The festival's joint organisers are the Royal Society for the Protection of Birds, the Cumbria Wildlife Trust, Solway Coast Area of Outstanding Natural Beauty, Natural England and the Environment Agency, who are working together to protect the area's surviving peatlands.

Peatbogs are part of the mosaic of wetland habitats at the RSPB's Campfield Marsh reserve near Bowness-on-Solway and its manager Norman Holton said: "Lowland bogs are one of the scarcest and most precious wildlife habitats in Europe.
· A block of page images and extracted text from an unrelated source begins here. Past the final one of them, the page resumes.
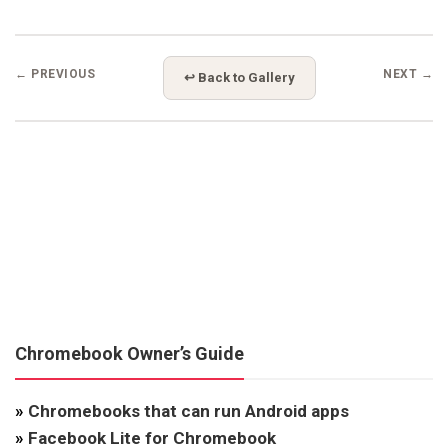
← PREVIOUS
NEXT →
↩ Back to Gallery
Chromebook Owner’s Guide
»
Chromebooks that can run Android apps
»
Facebook Lite for Chromebook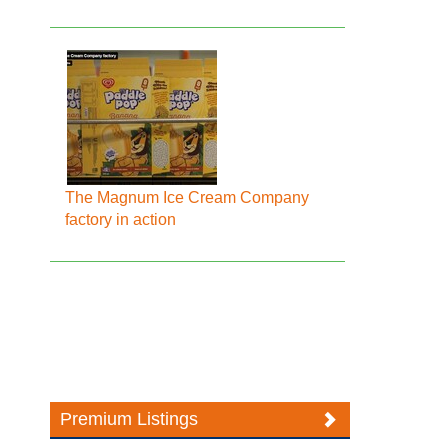
The Magnum Ice Cream Company
factory in action
Premium Listings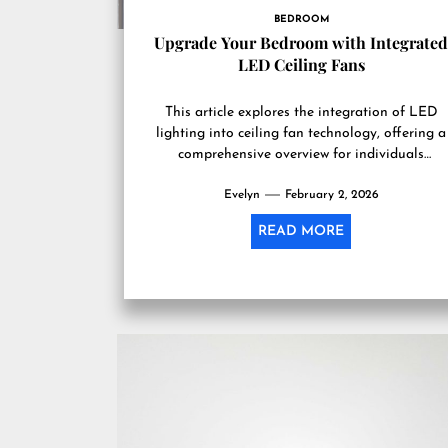
BEDROOM
Upgrade Your Bedroom with Integrate
LED Ceiling Fans
This article explores the integration of LED
lighting into ceiling fan technology, offering a
comprehensive overview for individuals
considering such an upgrade to their living...
Evelyn
February 2, 2026
READ MORE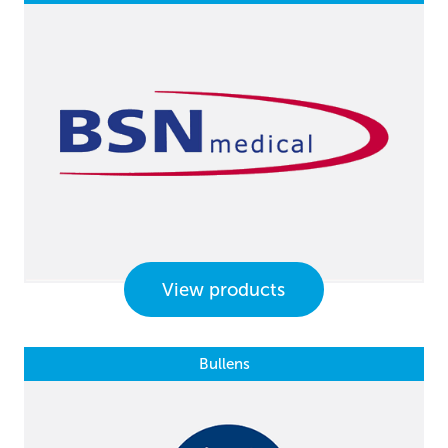
View products
Bullens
"We are fortunate to still have so much of this irreplaceable landscape in Cumbria. Peat bogs are fantastic places, not just packed with rare wildlife but full of history too. The Festival of the Solway Mosses is a great chance to find out all about what goes on here and have a fun time with the family."

Through International Bog Day, The Wildlife Trusts is urging gardeners to help the survival of such habitats everywhere by opting for the green alternatives.

They want to see 90 per cent of the UK market for composts and soil improvers to be peat-free by 2010, in line with Government targets. With less than two years to go, they are stressing the need to switching to bark, coir and green compost to meet that target.

Chain stores such as B&Q, Focus DIY and Homebase already stock peat-free products.